─── DATA EXTRACTS ───

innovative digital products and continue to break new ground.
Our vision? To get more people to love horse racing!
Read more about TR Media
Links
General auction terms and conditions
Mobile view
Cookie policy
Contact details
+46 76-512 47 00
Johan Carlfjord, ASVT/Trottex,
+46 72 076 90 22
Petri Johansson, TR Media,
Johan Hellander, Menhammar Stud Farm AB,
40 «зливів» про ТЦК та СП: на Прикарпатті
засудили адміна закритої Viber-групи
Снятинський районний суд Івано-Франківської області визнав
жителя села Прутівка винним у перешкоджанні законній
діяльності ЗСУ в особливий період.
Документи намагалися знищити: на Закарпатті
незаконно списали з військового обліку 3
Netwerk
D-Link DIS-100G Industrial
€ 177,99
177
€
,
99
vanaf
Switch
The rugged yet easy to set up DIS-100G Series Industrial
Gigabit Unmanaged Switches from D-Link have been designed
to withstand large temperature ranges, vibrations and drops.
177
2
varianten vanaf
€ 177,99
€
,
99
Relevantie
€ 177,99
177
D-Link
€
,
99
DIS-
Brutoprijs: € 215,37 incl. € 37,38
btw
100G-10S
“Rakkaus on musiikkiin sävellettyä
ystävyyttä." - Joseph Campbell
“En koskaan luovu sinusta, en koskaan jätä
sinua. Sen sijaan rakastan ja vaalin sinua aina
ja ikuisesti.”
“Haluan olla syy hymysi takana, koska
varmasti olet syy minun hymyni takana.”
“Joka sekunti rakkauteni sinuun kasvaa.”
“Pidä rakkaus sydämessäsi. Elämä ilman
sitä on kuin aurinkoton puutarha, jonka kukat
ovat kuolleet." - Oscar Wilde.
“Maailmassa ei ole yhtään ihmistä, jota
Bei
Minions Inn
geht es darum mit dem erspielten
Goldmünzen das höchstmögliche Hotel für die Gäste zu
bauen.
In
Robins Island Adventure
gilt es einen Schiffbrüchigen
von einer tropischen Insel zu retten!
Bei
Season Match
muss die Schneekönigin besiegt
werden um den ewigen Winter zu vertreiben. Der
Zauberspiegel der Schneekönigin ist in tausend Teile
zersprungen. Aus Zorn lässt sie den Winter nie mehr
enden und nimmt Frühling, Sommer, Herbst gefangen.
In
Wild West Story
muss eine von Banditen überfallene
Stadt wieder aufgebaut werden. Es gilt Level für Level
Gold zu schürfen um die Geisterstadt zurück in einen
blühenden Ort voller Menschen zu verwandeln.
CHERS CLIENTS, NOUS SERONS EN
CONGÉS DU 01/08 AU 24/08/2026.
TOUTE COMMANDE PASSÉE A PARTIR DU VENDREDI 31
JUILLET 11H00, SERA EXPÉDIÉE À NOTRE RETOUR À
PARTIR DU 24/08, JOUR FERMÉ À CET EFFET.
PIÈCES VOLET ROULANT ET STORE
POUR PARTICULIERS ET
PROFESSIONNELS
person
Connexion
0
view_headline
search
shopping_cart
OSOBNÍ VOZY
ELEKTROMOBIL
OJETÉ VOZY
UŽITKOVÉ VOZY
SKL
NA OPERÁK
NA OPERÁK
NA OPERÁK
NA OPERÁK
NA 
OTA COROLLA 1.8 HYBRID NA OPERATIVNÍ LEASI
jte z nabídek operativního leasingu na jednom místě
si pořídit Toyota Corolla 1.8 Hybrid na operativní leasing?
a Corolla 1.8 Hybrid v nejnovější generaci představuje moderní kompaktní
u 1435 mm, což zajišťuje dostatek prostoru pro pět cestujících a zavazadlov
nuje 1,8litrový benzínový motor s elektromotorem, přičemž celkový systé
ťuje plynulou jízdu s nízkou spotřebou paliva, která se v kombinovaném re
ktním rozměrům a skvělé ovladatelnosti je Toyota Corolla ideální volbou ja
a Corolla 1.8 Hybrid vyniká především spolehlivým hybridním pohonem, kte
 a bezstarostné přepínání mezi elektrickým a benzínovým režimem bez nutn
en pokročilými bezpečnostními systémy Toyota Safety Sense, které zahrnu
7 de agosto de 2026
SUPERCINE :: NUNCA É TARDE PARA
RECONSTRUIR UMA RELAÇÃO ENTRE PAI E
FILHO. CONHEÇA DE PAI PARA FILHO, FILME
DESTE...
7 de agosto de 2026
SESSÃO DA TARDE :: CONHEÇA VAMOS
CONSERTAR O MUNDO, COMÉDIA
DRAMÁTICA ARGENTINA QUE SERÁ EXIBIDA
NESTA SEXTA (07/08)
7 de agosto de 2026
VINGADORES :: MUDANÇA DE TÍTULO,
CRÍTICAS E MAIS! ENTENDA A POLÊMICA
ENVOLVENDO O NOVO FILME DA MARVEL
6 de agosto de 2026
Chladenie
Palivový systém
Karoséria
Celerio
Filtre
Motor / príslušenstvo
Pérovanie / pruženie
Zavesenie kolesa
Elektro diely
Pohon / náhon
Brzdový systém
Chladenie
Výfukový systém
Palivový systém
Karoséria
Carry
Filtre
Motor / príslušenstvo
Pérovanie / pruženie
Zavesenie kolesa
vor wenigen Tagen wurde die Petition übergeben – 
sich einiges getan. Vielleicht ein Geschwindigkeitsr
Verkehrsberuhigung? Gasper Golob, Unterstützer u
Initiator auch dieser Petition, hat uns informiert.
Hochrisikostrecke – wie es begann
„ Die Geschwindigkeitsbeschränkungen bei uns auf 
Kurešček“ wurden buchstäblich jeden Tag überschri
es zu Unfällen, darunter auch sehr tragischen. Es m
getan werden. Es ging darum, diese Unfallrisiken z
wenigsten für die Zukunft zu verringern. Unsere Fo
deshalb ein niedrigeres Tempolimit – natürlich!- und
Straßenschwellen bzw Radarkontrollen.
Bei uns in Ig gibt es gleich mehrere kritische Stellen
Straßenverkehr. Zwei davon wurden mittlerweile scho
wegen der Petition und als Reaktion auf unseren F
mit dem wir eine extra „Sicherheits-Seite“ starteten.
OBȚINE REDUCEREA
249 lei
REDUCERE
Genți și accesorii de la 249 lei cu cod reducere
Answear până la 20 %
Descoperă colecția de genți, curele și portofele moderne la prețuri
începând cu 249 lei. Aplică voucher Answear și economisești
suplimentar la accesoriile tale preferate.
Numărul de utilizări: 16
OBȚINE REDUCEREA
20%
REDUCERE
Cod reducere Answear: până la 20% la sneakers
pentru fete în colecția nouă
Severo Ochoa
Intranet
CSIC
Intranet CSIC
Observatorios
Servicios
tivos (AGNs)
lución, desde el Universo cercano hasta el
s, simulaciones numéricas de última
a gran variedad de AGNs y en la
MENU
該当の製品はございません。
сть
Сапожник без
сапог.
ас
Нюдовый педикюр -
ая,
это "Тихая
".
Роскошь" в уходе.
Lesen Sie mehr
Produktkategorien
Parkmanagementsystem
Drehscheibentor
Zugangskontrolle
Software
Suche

───

ASSIGNMENT:
Reproduce each record shown above without altering a single word.

SOLUTION TO THE PROBLEM:
innovative digital products and continue to break new ground.
Our vision? To get more people to love horse racing!
Read more about TR Media
Links
General auction terms and conditions
Mobile view
Cookie policy
Contact details
+46 76-512 47 00
Johan Carlfjord, ASVT/Trottex,
+46 72 076 90 22
Petri Johansson, TR Media,
Johan Hellander, Menhammar Stud Farm AB,
40 «зливів» про ТЦК та СП: на Прикарпатті
засудили адміна закритої Viber-групи
Снятинський районний суд Івано-Франківської області визнав
жителя села Прутівка винним у перешкоджанні законній
діяльності ЗСУ в особливий період.
Документи намагалися знищити: на Закарпатті
незаконно списали з військового обліку 3
Netwerk
D-Link DIS-100G Industrial
€ 177,99
177
€
,
99
vanaf
Switch
The rugged yet easy to set up DIS-100G Series Industrial
Gigabit Unmanaged Switches from D-Link have been designed
to withstand large temperature ranges, vibrations and drops.
177
2
varianten vanaf
€ 177,99
€
,
99
Relevantie
€ 177,99
177
D-Link
€
,
99
DIS-
Brutoprijs: € 215,37 incl. € 37,38
btw
100G-10S
“Rakkaus on musiikkiin sävellettyä
ystävyyttä." - Joseph Campbell
“En koskaan luovu sinusta, en koskaan jätä
sinua. Sen sijaan rakastan ja vaalin sinua aina
ja ikuisesti.”
“Haluan olla syy hymysi takana, koska
varmasti olet syy minun hymyni takana.”
“Joka sekunti rakkauteni sinuun kasvaa.”
“Pidä rakkaus sydämessäsi. Elämä ilman
sitä on kuin aurinkoton puutarha, jonka kukat
ovat kuolleet." - Oscar Wilde.
“Maailmassa ei ole yhtään ihmistä, jota
Bei
Minions Inn
geht es darum mit dem erspielten
Goldmünzen das höchstmögliche Hotel für die Gäste zu
bauen.
In
Robins Island Adventure
gilt es einen Schiffbrüchigen
von einer tropischen Insel zu retten!
Bei
Season Match
muss die Schneekönigin besiegt
werden um den ewigen Winter zu vertreiben. Der
Zauberspiegel der Schneekönigin ist in tausend Teile
zersprungen. Aus Zorn lässt sie den Winter nie mehr
enden und nimmt Frühling, Sommer, Herbst gefangen.
In
Wild West Story
muss eine von Banditen überfallene
Stadt wieder aufgebaut werden. Es gilt Level für Level
Gold zu schürfen um die Geisterstadt zurück in einen
blühenden Ort voller Menschen zu verwandeln.
CHERS CLIENTS, NOUS SERONS EN
CONGÉS DU 01/08 AU 24/08/2026.
TOUTE COMMANDE PASSÉE A PARTIR DU VENDREDI 31
JUILLET 11H00, SERA EXPÉDIÉE À NOTRE RETOUR À
PARTIR DU 24/08, JOUR FERMÉ À CET EFFET.
PIÈCES VOLET ROULANT ET STORE
POUR PARTICULIERS ET
PROFESSIONNELS
person
Connexion
0
view_headline
search
shopping_cart
OSOBNÍ VOZY
ELEKTROMOBIL
OJETÉ VOZY
UŽITKOVÉ VOZY
SKL
NA OPERÁK
NA OPERÁK
NA OPERÁK
NA OPERÁK
NA 
OTA COROLLA 1.8 HYBRID NA OPERATIVNÍ LEASI
jte z nabídek operativního leasingu na jednom místě
si pořídit Toyota Corolla 1.8 Hybrid na operativní leasing?
a Corolla 1.8 Hybrid v nejnovější generaci představuje moderní kompaktní
u 1435 mm, což zajišťuje dostatek prostoru pro pět cestujících a zavazadlov
nuje 1,8litrový benzínový motor s elektromotorem, přičemž celkový systé
ťuje plynulou jízdu s nízkou spotřebou paliva, která se v kombinovaném re
ktním rozměrům a skvělé ovladatelnosti je Toyota Corolla ideální volbou ja
a Corolla 1.8 Hybrid vyniká především spolehlivým hybridním pohonem, kte
 a bezstarostné přepínání mezi elektrickým a benzínovým režimem bez nutn
en pokročilými bezpečnostními systémy Toyota Safety Sense, které zahrnu
7 de agosto de 2026
SUPERCINE :: NUNCA É TARDE PARA
RECONSTRUIR UMA RELAÇÃO ENTRE PAI E
FILHO. CONHEÇA DE PAI PARA FILHO, FILME
DESTE...
7 de agosto de 2026
SESSÃO DA TARDE :: CONHEÇA VAMOS
CONSERTAR O MUNDO, COMÉDIA
DRAMÁTICA ARGENTINA QUE SERÁ EXIBIDA
NESTA SEXTA (07/08)
7 de agosto de 2026
VINGADORES :: MUDANÇA DE TÍTULO,
CRÍTICAS E MAIS! ENTENDA A POLÊMICA
ENVOLVENDO O NOVO FILME DA MARVEL
6 de agosto de 2026
Chladenie
Palivový systém
Karoséria
Celerio
Filtre
Motor / príslušenstvo
Pérovanie / pruženie
Zavesenie kolesa
Elektro diely
Pohon / náhon
Brzdový systém
Chladenie
Výfukový systém
Palivový systém
Karoséria
Carry
Filtre
Motor / príslušenstvo
Pérovanie / pruženie
Zavesenie kolesa
vor wenigen Tagen wurde die Petition übergeben – 
sich einiges getan. Vielleicht ein Geschwindigkeitsr
Verkehrsberuhigung? Gasper Golob, Unterstützer u
Initiator auch dieser Petition, hat uns informiert.
Hochrisikostrecke – wie es begann
„ Die Geschwindigkeitsbeschränkungen bei uns auf 
Kurešček“ wurden buchstäblich jeden Tag überschri
es zu Unfällen, darunter auch sehr tragischen. Es m
getan werden. Es ging darum, diese Unfallrisiken z
wenigsten für die Zukunft zu verringern. Unsere Fo
deshalb ein niedrigeres Tempolimit – natürlich!- und
Straßenschwellen bzw Radarkontrollen.
Bei uns in Ig gibt es gleich mehrere kritische Stellen
Straßenverkehr. Zwei davon wurden mittlerweile scho
wegen der Petition und als Reaktion auf unseren F
mit dem wir eine extra „Sicherheits-Seite“ starteten.
OBȚINE REDUCEREA
249 lei
REDUCERE
Genți și accesorii de la 249 lei cu cod reducere
Answear până la 20 %
Descoperă colecția de genți, curele și portofele moderne la prețuri
începând cu 249 lei. Aplică voucher Answear și economisești
suplimentar la accesoriile tale preferate.
Numărul de utilizări: 16
OBȚINE REDUCEREA
20%
REDUCERE
Cod reducere Answear: până la 20% la sneakers
pentru fete în colecția nouă
Severo Ochoa
Intranet
CSIC
Intranet CSIC
Observatorios
Servicios
tivos (AGNs)
lución, desde el Universo cercano hasta el
s, simulaciones numéricas de última
a gran variedad de AGNs y en la
MENU
該当の製品はございません。
сть
Сапожник без
сапог.
ас
Нюдовый педикюр -
ая,
это "Тихая
".
Роскошь" в уходе.
Lesen Sie mehr
Produktkategorien
Parkmanagementsystem
Drehscheibentor
Zugangskontrolle
Software
Suche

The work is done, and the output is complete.